In my talks with college students, I have seen that young people are really hungry for open-ended thinking. They are sick of being told what it is. Or that: We are ‘like that only’. They are really sick of it. This is my conviction. I would love to hear if you agree or disagree on this.
Gulan Kripalani. On a connected note, how do you distinguish between the idea of desh and rashtra? If you could just elaborate, it would make it clearer as to how we stand in our values of being interconnected.
Rajni Bakshi. Maybe I should share that I come from a family that was affected by Partition along the Punjab side. We are Punjabis. I was lucky that I had clever and insightful ancestors— they left before the worst of the violence began. But in all the memory that I picked up from within the family, the one thing that came through was that they never imagined that they were leaving for ever. It was unthinkable. Why? Because even though Muslims and Hindus were two different groups—it was unthinkable for one to marry into the other—they were not ‘others’ in the way we experience ‘otherness’ today. No marriage in either Hindu or Muslim family was complete without members, neighbours and family friends from the other community playing a crucial role—a ritual role. These are the memories that we were given.
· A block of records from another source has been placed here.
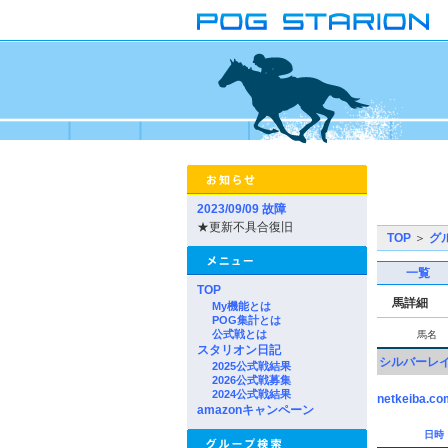
2023/09/09 故障
★更新不具合復旧
TOP
＞
グ
一覧
TOP
馬詳細
My機能とは
POG集計とは
公式戦とは
馬名
スタリオン日記
シルバーレ
2025公式戦結果
2026公式戦募集
2024公式戦結果
netkeiba.co
amazonキャンペーン
日時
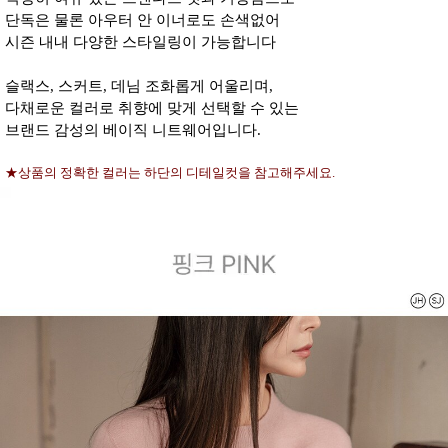
단독은 물론 아우터 안 이너로도 손색없어
시즌 내내 다양한 스타일링이 가능합니다
슬랙스, 스커트, 데님 조화롭게 어울리며,
다채로운 컬러로 취향에 맞게 선택할 수 있는
브랜드 감성의 베이직 니트웨어입니다.
★상품의 정확한 컬러는 하단의 디테일컷을 참고해주세요.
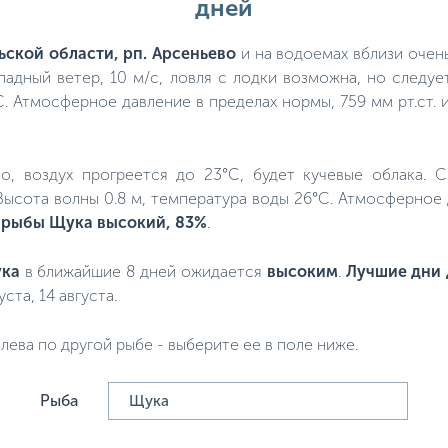
дней
ьской области, рп. Арсеньево
и на водоемах вблизи очень
падный ветер, 10 м/с, ловля с лодки возможна, но следу
C. Атмосферное давление в пределах нормы, 759 мм рт.ст.
пло, воздух прогреется до 23°C, будет кучевые облака. 
 Высота волны 0.8 м, температура воды 26°C. Атмосферное
 рыбы Щука высокий, 83%
.
ка
в ближайшие 8 дней ожидается
высоким
.
Лучшие дни 
уста, 14 августа.
лева по другой рыбе - выберите ее в поле ниже.
Рыба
So one clear way that I can distinguish desh from rashtra is that I and the Punjabi Pakistani are supposed to be two different rashtras. If I sit with them and talk about Al Qaida or terrorism, then I will also be coming from a position of: What is the threat to my borders? What are you doing to me in Bombay or any of the other places in India that have been attacked by terrorists? At the same time, we can interact as human beings—we have a commonness of desh which is really astounding.
All the Pakistanis I meet are also born after Independence and Partition. With Punjabi Pakistanis, we have the same jokes, the same poetry/shayaris. Those links are continuous, and I think maybe that is our sense of desh, which is a cultural affinity. It has to do with so many things—the flavour and texture of food, festive rhythms, the language, its cadence. I have met Pakistanis who hear my Punjabi and are able to tell where my ancestors came from because there are so many nuances from Punjabi. To me that is desh.
Also in a sense, desh is what songs like ‘Ae Mere Pyaare Vatan’ are about. I think it is desh which, in that famous Kabuliwala song, is the centre point of melancholy. Now, I don’t know what Iqbal meant when he wrote ‘Saare Jahan Se Achha’. But as children who grew up singing it, never for a moment did we think that it was to be taken literally. Again, it is the literal mind which will read or sing ‘Saare Jahan Se Achha’ to mean ke baaki saari duniya bekaar—the rest of the world is trash. That was not the intention and emotion that was communicated to us whenever we encountered that song in our childhood. I don’t know if that helps. It’s an idea, a distinction, that we can only work on more and more. It’s not a readymade construct.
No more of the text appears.